— Как нетрудно заметить, мы начинаем разворот. Похоже, и я теперь безработный, так что... Дамы и господа, вынужден сообщить, что это последний рейс «Эр-трака». Все, накрылась лавочка. Возвращаясь в «Джей-Эф-Кей», мы снова встретим ту же турбулентность. Пожалуйста, пристегните ремни и, э-э... уберите все курительные принадлежности. Спасибо за внимание.
Я вернулся к своему месту, когда мы пронзили небо над заливом, и как раз успел увидеть тугие серебряные дуги и дряблые золотые петли, ажурную сетку улиц, о которой те даже не подозревают.
К концу романа у вас появляется ощущение какой-то небрежности. Может быть, вы просто устали страницы листать. Люди читают так быстро — лишь бы поскорее достичь конца, поскорее от вас избавиться. Я их понимаю. На как долго можно погрузиться в чужую жизнь? Минут на пять, но не на пять часов. Это требует серьезных усилий.
— Ну да, ну да, — проговорил я. — Мартин, послушай, а. Неудобно, аж жуть. Знаешь что.
— Все отменяется.
— Угу. А откуда ты знаешь?
— К этому же все и шло. Разве не понятно?
Тут-то я и выплакался, выложил все подчистую, в произвольном порядке, — Филдинг, телефонный Франк, драка за порносалоном, безжизненный номер в «Каравае»...
— Зачем? — спросил я. — Зачем он это сделал?
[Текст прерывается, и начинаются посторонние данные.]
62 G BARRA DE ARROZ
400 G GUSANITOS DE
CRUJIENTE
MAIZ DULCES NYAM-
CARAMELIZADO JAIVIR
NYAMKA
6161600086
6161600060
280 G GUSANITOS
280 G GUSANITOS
Какой у него мотив? По телефону он всегда говорил, что из-за меня его жизнь пошла прахом. Как это могло быть? Я бы запомнил. Даже с провалами памяти, со всеми этими делами — ну точно запомнил бы.
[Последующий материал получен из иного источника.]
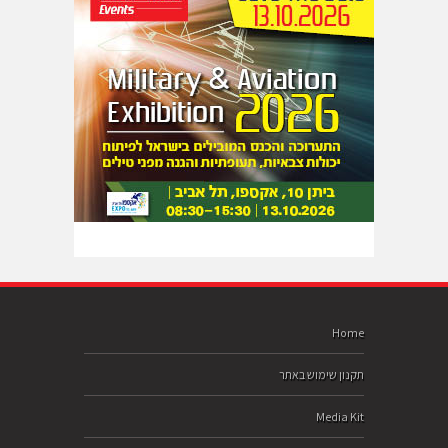
Home
תקנון שימוש באתר
Media Kit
Мартин задумался. Я ощутил прилив сердечности, когда он ответил:
— Думаю, это для отвода глаз. Вы ему ничего не сделали.
— Серьезно? Тогда же это бессмысленно.
— Ой ли? В наши-то дни? Порой мне кажется, что как руководящая сила в человеческих отношениях мотивировка изрядно поистрепалась. На то, чтобы мотивировать, ее уже не хватает. Выйдите на улицу — что, много мотивировки увидите?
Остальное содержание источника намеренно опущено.